Their average pay is $13.20/hr. Contrast this with the pay for the state center direct support professionals at 30 percent to 60 percent more, with top flight benefits who are not required to do many of the core responsibilities that community-based direct support professionals must perform. This includes medication administration and preparation of nutritious and diet compliant meals.
This is a pay disparity that comes from severe underfunding of the community system for people with intellectual disability and autism.
Similarly, the state requires teachers who work in early childhood education to possess the same certifications as those who work in public schools.
Added to this, there is a requirement that every early childhood education classroom of over 10 children have not only a teacher, but also a qualified teacher assistant.
There is no such requirement once Kindergarten begins. Based on the per child rate the state pays as the sole funder for early childhood education, wages for teachers are about half of what K-12 teachers earn and teacher assistants earn poverty level wages.
Of course these positions are predominantly performed by women. Many are heads of households and unable to make ends meet for their families.
They are food and housing insecure. They have little hope that their situation will change no matter how many years they devote to the care and better life of others.

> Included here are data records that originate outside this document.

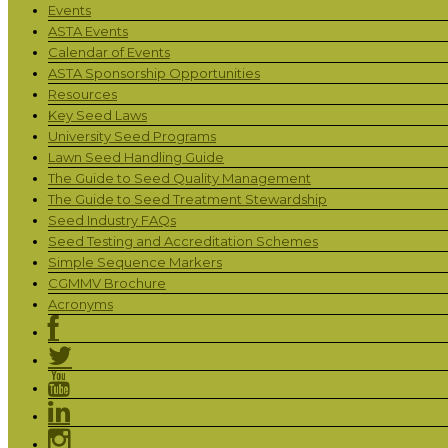
Events
ASTA Events
Calendar of Events
ASTA Sponsorship Opportunities
Resources
Key Seed Laws
University Seed Programs
Lawn Seed Handling Guide
The Guide to Seed Quality Management
The Guide to Seed Treatment Stewardship
Seed Industry FAQs
Seed Testing and Accreditation Schemes
Simple Sequence Markers
CGMMV Brochure
Acronyms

As qualified, educated and trained employees are forced to leave these positions to improve their own lives, service continuity and quality so critical for people with intellectual disability and autism and for young children declines. It becomes impossible to hire good candidates for open positions.

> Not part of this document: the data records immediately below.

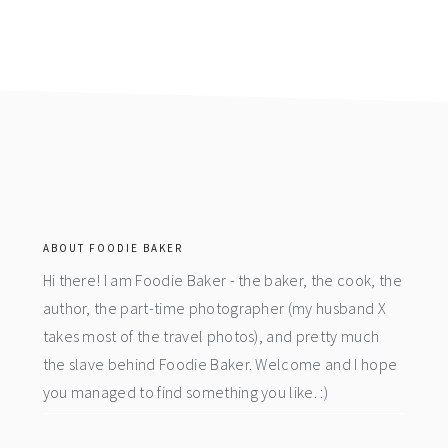
footer
ABOUT FOODIE BAKER
Hi there! I am Foodie Baker - the baker, the cook, the
author, the part-time photographer (my husband X
takes most of the travel photos), and pretty much
the slave behind Foodie Baker. Welcome and I hope
you managed to find something you like. :)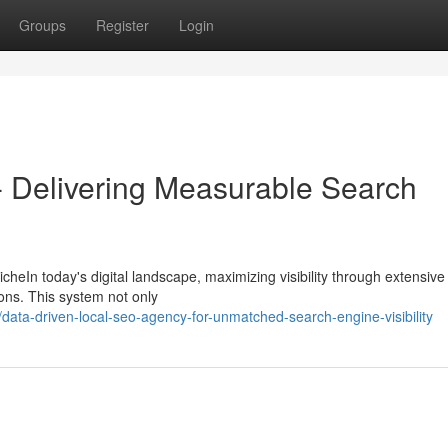
Groups
Register
Login
- Delivering Measurable Search
heIn today's digital landscape, maximizing visibility through extensiv
tions. This system not only
ata-driven-local-seo-agency-for-unmatched-search-engine-visibility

People and families who need these services experience both declining access and increased insecurity and potential for harm.
What seems to be ignored in this proposed budget and in the many that have come before, is the underlying injustice that these core functions of government are literally “funded” on the backs of underpaid direct support professionals, early childhood teachers, and others who work in these systems that are so needed by society.
It is time for a wake-up call in Harrisburg. This work that the state needs to be done by Pennsylvania citizens requires a fair price tag. It’s time to increase the rates the state pays to fund these services.
Kathleen McHale is the president and CEO of SPIN (Special People in the Northeast), a Philadelphia-based provider of supports for people with autism and developmental disabilities.